DPCfam: Unsupervised protein family classification by Density Peak Clustering of large sequence datasets

Elena Tea Russo; Federico Barone; Alex Bateman; Stefano Cozzini; Marco Punta; Alessandro Laio

doi:10.1371/journal.pcbi.1010610

DPCfam: Unsupervised protein family classification by Density Peak Clustering of large sequence datasets

PLoS Comput Biol. 2022 Oct 19;18(10):e1010610. doi: 10.1371/journal.pcbi.1010610. eCollection 2022 Oct.

Authors

Elena Tea Russo^{1

2}, Federico Barone^{1

2

3}, Alex Bateman⁴, Stefano Cozzini², Marco Punta^{5

6}, Alessandro Laio^{1

7}

Affiliations

¹ SISSA, Trieste, Italy.
² AREA SCIENCE PARK, Trieste, Italy.
³ Department of Mathematics and Geosciences, University of Trieste, Trieste, Italy.
⁴ European Molecular Biology Laboratory, European Bioinformatics Institute (EMBL-EBI), Wellcome Genome Campus, Hinxton, United Kingdom.
⁵ Center for Omics Sciences, IRCCS San Raffaele Institute, Milan, Italy.
⁶ Unit of Immunogenetics, Leukemia Genomics and Immunobiology, Division of Immunology, Transplantation and Infectious Disease, IRCCS San Raffaele Scientific Institute, Milan, Italy.
⁷ ICTP, Trieste, Italy.

Abstract

Proteins that are known only at a sequence level outnumber those with an experimental characterization by orders of magnitude. Classifying protein regions (domains) into homologous families can generate testable functional hypotheses for yet unannotated sequences. Existing domain family resources typically use at least some degree of manual curation: they grow slowly over time and leave a large fraction of the protein sequence space unclassified. We here describe automatic clustering by Density Peak Clustering of UniRef50 v. 2017_07, a protein sequence database including approximately 23M sequences. We performed a radical re-implementation of a pipeline we previously developed in order to allow handling millions of sequences and data volumes of the order of 3 TeraBytes. The modified pipeline, which we call DPCfam, finds ∼ 45,000 protein clusters in UniRef50. Our automatic classification is in close correspondence to the ones of the Pfam and ECOD resources: in particular, about 81% of medium-large Pfam families and 72% of ECOD families can be mapped to clusters generated by DPCfam.

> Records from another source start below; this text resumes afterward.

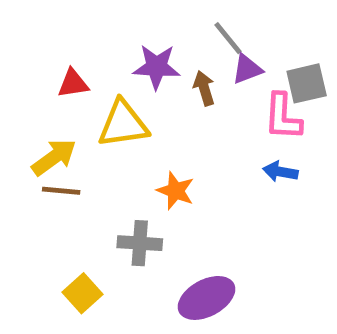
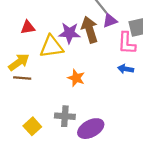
purple star: (156, 67) -> (69, 33), moved
brown arrow: (204, 88) -> (90, 30), size x1.6
gray cross: (140, 243) -> (65, 116), moved

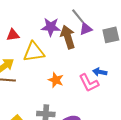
purple star: (69, 33) -> (51, 27), moved
pink L-shape: (127, 43) -> (89, 83), moved, turned -30

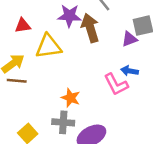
purple triangle: (86, 29) -> (129, 39), moved
orange star: (56, 80) -> (71, 98), moved

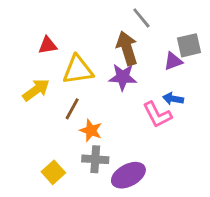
purple star: (69, 16) -> (123, 77), moved
brown line: (17, 81) -> (72, 109), moved, turned -66
orange star: (71, 98) -> (91, 130), moved

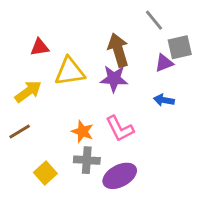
gray line: (141, 18) -> (154, 20), moved
brown line: (72, 109) -> (20, 132), moved, turned 30
pink L-shape: (157, 115) -> (120, 129), moved

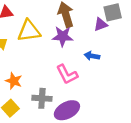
blue arrow: (164, 100) -> (92, 56), moved
orange star: (83, 132) -> (14, 81), moved

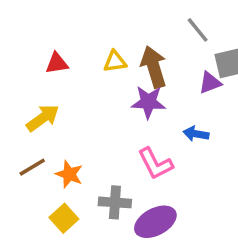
yellow triangle: (29, 31) -> (115, 62), moved, size x0.6

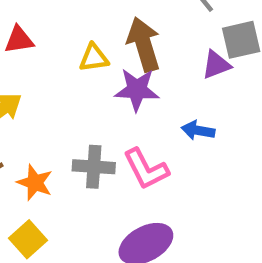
yellow triangle: (115, 62) -> (94, 58), moved
gray cross: (115, 202) -> (94, 167), moved

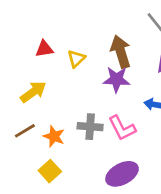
yellow triangle: (94, 58) -> (76, 59), moved, turned -36

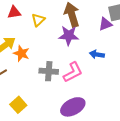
pink L-shape: (122, 128) -> (73, 72), turned -90
orange star: (54, 136) -> (21, 53), moved

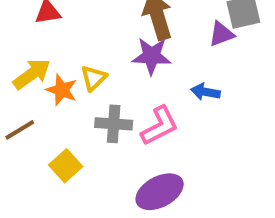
yellow triangle: (38, 20) -> (94, 78), moved
yellow square: (18, 105) -> (66, 166), moved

In addition, our protocol finds more than 14,000 clusters constituted of protein regions with no Pfam annotation, which are therefore candidates for representing novel protein families. These results are made available to the scientific community through a dedicated repository.

MeSH terms

Amino Acid Sequence
Cluster Analysis
Databases, Protein
Protein Domains
Proteins* / genetics

Substances

Proteins

Grants and funding

The author(s) received no specific funding for this work.